━━━ Data supplied ━━━

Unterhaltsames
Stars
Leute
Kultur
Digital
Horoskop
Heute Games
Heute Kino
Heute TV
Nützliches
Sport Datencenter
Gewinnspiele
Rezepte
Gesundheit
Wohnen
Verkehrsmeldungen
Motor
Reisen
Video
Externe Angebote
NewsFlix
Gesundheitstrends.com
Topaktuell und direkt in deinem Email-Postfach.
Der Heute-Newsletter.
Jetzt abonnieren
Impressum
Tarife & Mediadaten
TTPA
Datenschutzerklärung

━━━

== What the task asks ==
An exact, complete copy of the records is the expected answer.

== Your response ==
Unterhaltsames
Stars
Leute
Kultur
Digital
Horoskop
Heute Games
Heute Kino
Heute TV
Nützliches
Sport Datencenter
Gewinnspiele
Rezepte
Gesundheit
Wohnen
Verkehrsmeldungen
Motor
Reisen
Video
Externe Angebote
NewsFlix
Gesundheitstrends.com
Topaktuell und direkt in deinem Email-Postfach.
Der Heute-Newsletter.
Jetzt abonnieren
Impressum
Tarife & Mediadaten
TTPA
Datenschutzerklärung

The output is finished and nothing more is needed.